Author: Anne Marie Miller

  • Unfinishedness

    People who know me well would call me a little bit compulsive.

    I take that as a compliment.

    I know everybody has their quirks, and one of mine just happens to be finishing things. I love making lists. I love marking things off lists. I’ll even put something on a list that I’ve completed just so I can mark it off. I can’t stand for the shower curtain to be open, the front door to be unlocked, or things to be crooked.

    Things must be finished.

    There is a Point A.

    There is a Point B.

    When life gets stuck between the two, I go a little bit crazy.

    Most of you probably read my first blog post about Haiti. You read my Point A.

    You read some of the in between.

    But even though I’ve been home for two weeks, I haven’t landed at Point B.

    I haven’t been able to sign off on the bottom of my trip and file it away in my “Life Experience” folder.

    It unfinished, and it’s driving me crazy.
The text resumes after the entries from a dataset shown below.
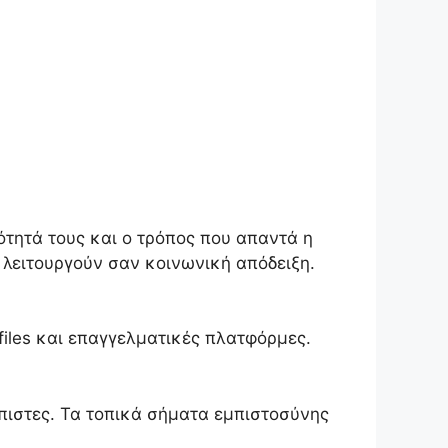
νότητά τους και ο τρόπος που απαντά η
 λειτουργούν σαν κοινωνική απόδειξη.
ofiles και επαγγελματικές πλατφόρμες.
ιόπιστες. Τα τοπικά σήματα εμπιστοσύνης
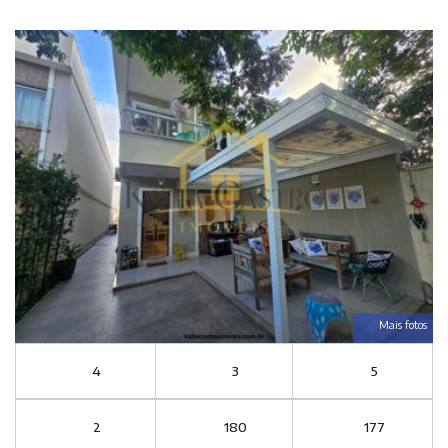
Mais fotos
4
3
5
2
180
177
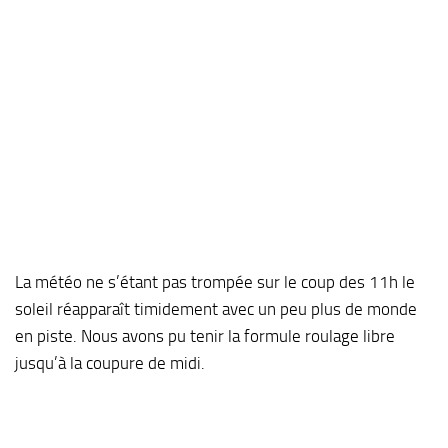
La météo ne s’étant pas trompée sur le coup des 11h le
soleil réapparaît timidement avec un peu plus de monde
en piste. Nous avons pu tenir la formule roulage libre
jusqu’à la coupure de midi.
    There are so many emotions to sort through, and some of them aren’t pretty.? There are emotions I don’t want to write about publicly on a blog because I don’t want to seem like a jackass…or vulnerable.

    Like the anger I’m feeling toward the lack of relief happening on the ground.

    The pride (fueled by frustration) I feel when I talk to someone who’s already moved on and forgotten about it since they wrote a check a month ago.

    I fight back tears wondering how my friend Jean is, with his newborn baby and family of nine. Did they find adequate shelter before it rained? Are they safe?

    I feel guilty knowing how much my cat’s food costs and how that could feed a family for a week in Haiti.

    I feel confused because I wonder how the Haitians can have so much strength, hope and determination when they have been ignored for so long, and are still being ignored by most. Why do I get pissed just because my prescription medicine isn’t ready when they said it would be?

    I’ve done everything I can to complete my “process.” I’ve gone for long drives with good music. I’ve taken naps (I promise — sleep helps me process!). I’ve exercised. I’ve stared out my window in my living room at the big trees in my backyard. I’ve prayed. I’ve read. I’ve talked to friends. I’ve talked to strangers.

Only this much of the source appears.